Next Year in Data Analytics: Data Quality, AI Advances, Improved Self-Service
Three interesting analytics trends to watch that could improve the use of data throughout your enterprise.
- By Mike Loukides
- December 9, 2022
Back in 2005, Tim O’Reilly said, “Data is the next Intel Inside.” He was right. We no longer talk about “Intel Inside,” and the Intel Inside stickers have all disappeared. However, we do talk about data -- a lot. Here are three trends in data and data analysis that will be worth watching in the coming year.
Trend #1: Being data-centric
A few years ago, we said “more data trumps better algorithms.” Now, we’re finding out that better data trumps more data. Data quality is an important component of technical debt. More data can introduce problems rather than solve them. Simply increasing the size of a data set can lead to unexpected behaviors, some of which may be correct, many of which are wrong, and none of which are predictable beforehand.

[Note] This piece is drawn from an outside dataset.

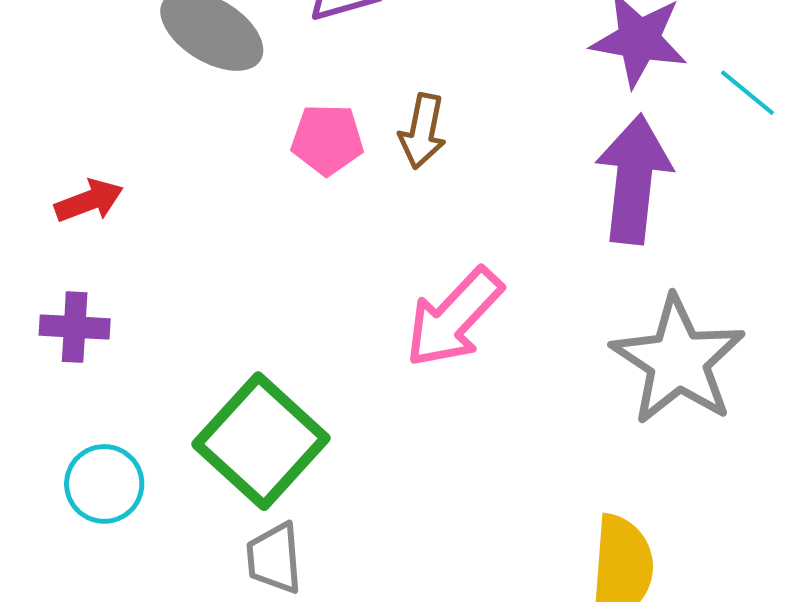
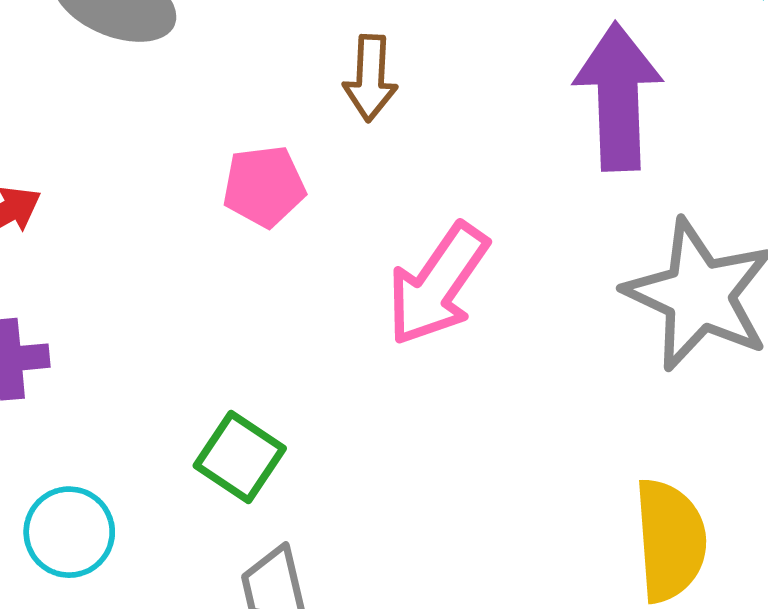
pink pentagon: (327, 140) -> (264, 186), moved
green square: (261, 441) -> (240, 457), size x0.6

Getting better data for training AI applications means paying more attention to tagging training data. That can mean many things, including tagging the first thousand or so items yourself so you understand the problems in the data set and can do a better job of instructing others how to tag the data. It might mean hiring a small number of people to do tagging and paying them a living wage. Many AI developers use crowdsourcing services to tag data, but they incentivize workers to move fast and ignore quality. Becoming data-centric might even mean using AI-based tagging solutions, which when done correctly can be less error-prone than human tagging.

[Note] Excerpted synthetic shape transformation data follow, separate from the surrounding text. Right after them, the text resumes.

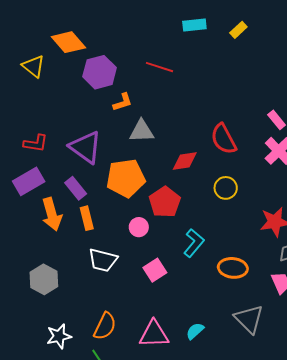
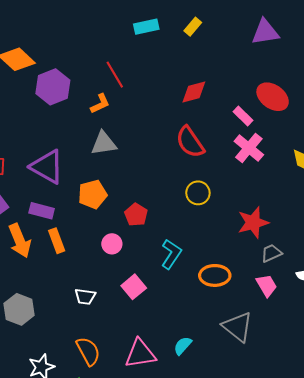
red line: (159, 67) -> (115, 75), turned 48
orange L-shape: (123, 102) -> (100, 104), moved
red diamond: (185, 161) -> (194, 92), moved
orange pentagon: (126, 178) -> (93, 194), size x0.7
purple rectangle: (76, 188) -> (42, 211), turned -30
red pentagon: (165, 202) -> (136, 215), size x0.7
white trapezoid: (103, 260) -> (85, 297), moved, size x0.7
orange semicircle: (105, 326) -> (88, 351), turned -48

Being data-centric also means ensuring that developers know where their data comes from, know that it was collected ethically, and understand possible sources of error. Finally, being data-centric means charging developers with creating documentation for data sets, along the lines of Timnit Gebru’s groundbreaking paper, Datasheets for Datasets.
Whether you’re performing business analytics, making customer recommendations, or managing supply chains, becoming data-centric will make your results more accurate. That’s true whether you’re using machine learning or more traditional statistical applications. We’ve said “garbage in, garbage out” for years. It’s time we took that seriously.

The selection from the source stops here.